ChenTaoyu-SJTU · ChenTaoyu-SJTU · commit 292d018fea74 · 2025-06-25T10:55:28.000Z
Signed-off-by: root &lt;ctynb@qq.com&gt;
diff --git a/.github/workflows/accuracy_test.yaml b/.github/workflows/accuracy_test.yaml
@@ -115,10 +115,6 @@ jobs:
           contains(github.event.pull_request.labels.*.name, 'vl-accuracy-test') &&
             '["Qwen/Qwen2.5-VL-7B-Instruct"]'
          ) }}
-        # Remove exclude after https://github.com/vllm-project/vllm-ascend/issues/1044 resolved
-        exclude:
-          - model_name: Qwen/Qwen2.5-VL-7B-Instruct
-            vllm_use_version: 1
 
       fail-fast: false
     name: ${{ matrix.model_name }} accuracy V${{ matrix.vllm_use_version }}
@@ -225,6 +221,7 @@ jobs:
         env:
           PYTORCH_NPU_ALLOC_CONF: max_split_size_mb:256
           VLLM_USE_V1: ${{ matrix.vllm_use_version }}
+          VLLM_LOGGING_LEVEL: DEBUG
         run: |
           model_base_name=$(basename ${{ matrix.model_name }})
           markdown_name="${model_base_name}-V${{ matrix.vllm_use_version }}"
diff --git a/benchmarks/scripts/run_accuracy.py b/benchmarks/scripts/run_accuracy.py
@@ -77,7 +77,7 @@ def run_accuracy_unimodal(queue, model, dataset):
 
 def run_accuracy_multimodal(queue, model, dataset):
     try:
-        model_args = f"pretrained={model},max_model_len=8192,dtype=auto,tensor_parallel_size=4,max_images=2"
+        model_args = f"pretrained={model},max_model_len=8192,dtype=auto,tensor_parallel_size=4,max_images=2,gpu_memory_utilization=0.6"
         results = lm_eval.simple_evaluate(
             model="vllm-vlm",
             model_args=model_args,
diff --git a/vllm_ascend/worker/model_runner_v1.py b/vllm_ascend/worker/model_runner_v1.py
@@ -49,8 +49,8 @@
 from vllm.multimodal.utils import group_mm_inputs_by_modality
 from vllm.sampling_params import SamplingType
 from vllm.sequence import IntermediateTensors
-from vllm.utils import (STR_DTYPE_TO_TORCH_DTYPE, DeviceMemoryProfiler,
-                        LayerBlockType, LazyLoader, cdiv)

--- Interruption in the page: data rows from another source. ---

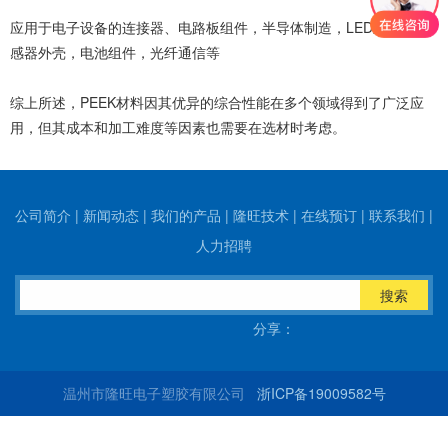
应用于电子设备的连接器、电路板组件，半导体制造，LED封装，传
感器外壳，电池组件，光纤通信等
综上所述，PEEK材料因其优异的综合性能在多个领域得到了广泛应
用，但其成本和加工难度等因素也需要在选材时考虑。
公司简介
|
新闻动态
|
我们的产品
|
隆旺技术
|
在线预订
|
联系我们
|
人力招聘
搜索
分享：
温州市隆旺电子塑胶有限公司
浙ICP备19009582号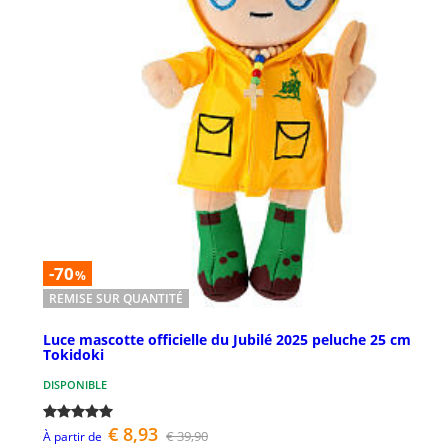
-70
%
REMISE SUR QUANTITÉ
Luce mascotte officielle du Jubilé 2025 peluche 25 cm
Tokidoki
DISPONIBLE
€ 8,93
€ 39,90
À partir de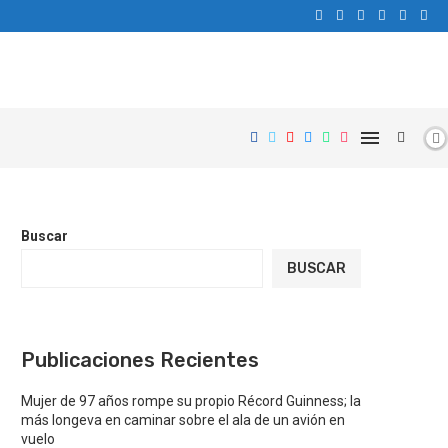
Buscar
BUSCAR
Publicaciones Recientes
Mujer de 97 años rompe su propio Récord Guinness; la
más longeva en caminar sobre el ala de un avión en
vuelo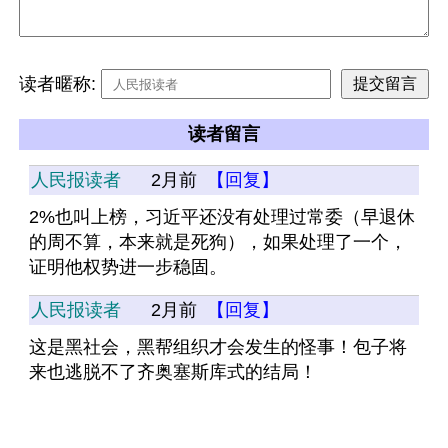
读者暱称:
读者留言
人民报读者
2月前
【回复】
2%也叫上榜，习近平还没有处理过常委（早退休
的周不算，本来就是死狗），如果处理了一个，
证明他权势进一步稳固。
人民报读者
2月前
【回复】
这是黑社会，黑帮组织才会发生的怪事！包子将
来也逃脱不了齐奥塞斯库式的结局！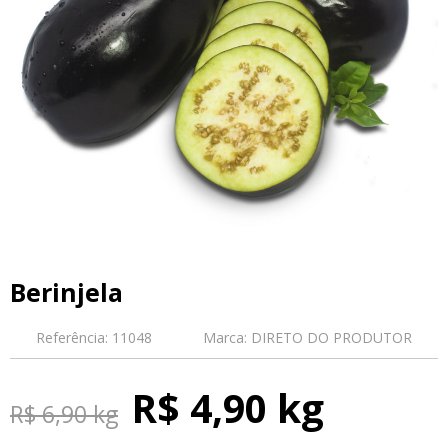
Berinjela
Referência:
11048
Marca:
DIRETO DO PRODUTOR
R$ 4,90 kg
R$ 6,90 kg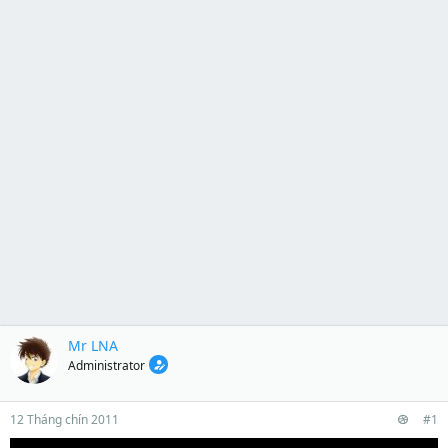
Mr LNA
Administrator
12 Tháng chín 2011
#1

+from vllm.utils import (DeviceMemoryProfiler, LazyLoader, cdiv,
+                        is_pin_memory_available)
 from vllm.v1.core.encoder_cache_manager import compute_encoder_budget
 from vllm.v1.kv_cache_interface import (FullAttentionSpec, KVCacheConfig,
                                         KVCacheSpec)
@@ -143,7 +143,7 @@ def __init__(self, vllm_config: VllmConfig, device: torch.device):
         else:
             self.chunked_prefill_enabled = True
         self.device = device
-
+        self.pin_memory = is_pin_memory_available()
         self.is_multimodal_model = self.model_config.is_multimodal_model
         self.block_size = vllm_config.cache_config.block_size
 
@@ -1607,89 +1607,6 @@ def execute_model(
 
         return model_runner_output
 
-    def _profile_multimodal(self) -> None:
-        # TODO: handle encoder-decoder models once we support them.
-        # NOTE: Currently model is profiled with a single non-text
-        # modality with the max possible input tokens even when
-        # it supports multiple.
-
-        if (not self.is_multimodal_model
-                or self.max_num_encoder_input_tokens <= 0
-                or self.encoder_cache_size <= 0):
-            return
-
-        max_tokens_by_modality_dict = (
-            MULTIMODAL_REGISTRY.get_max_tokens_per_item_by_nonzero_modality(
-                self.model_config))
-        dummy_data_modality, max_tokens_per_mm_item = max(
-            max_tokens_by_modality_dict.items(), key=lambda item: item[1])
-
-        # Check how many items of this modality can be supported by
-        # the encoder budget.
-        encoder_budget = min(self.max_num_encoder_input_tokens,
-                             self.encoder_cache_size)
-
-        max_num_mm_items_encoder_budget = cdiv(encoder_budget,
-                                               max_tokens_per_mm_item)
-
-        # Check how many items of this modality can be supported by
-        # the decoder budget.
-        max_mm_items_per_req = self.mm_registry.get_mm_limits_per_prompt(
-            self.model_config)[dummy_data_modality]
-
-        # NOTE: We do not consider max_num_batched_tokens on purpose
-        # because the multimodal embeddings can be generated in advance
-        # and chunked prefilled.
-        max_num_mm_items_decoder_budget = self.max_num_reqs * \
-            max_mm_items_per_req
-
-        max_num_mm_items = min(max_num_mm_items_encoder_budget,
-                               max_num_mm_items_decoder_budget)
-
-        logger.info(
-            "Encoder cache will be initialized with a budget of %s tokens,"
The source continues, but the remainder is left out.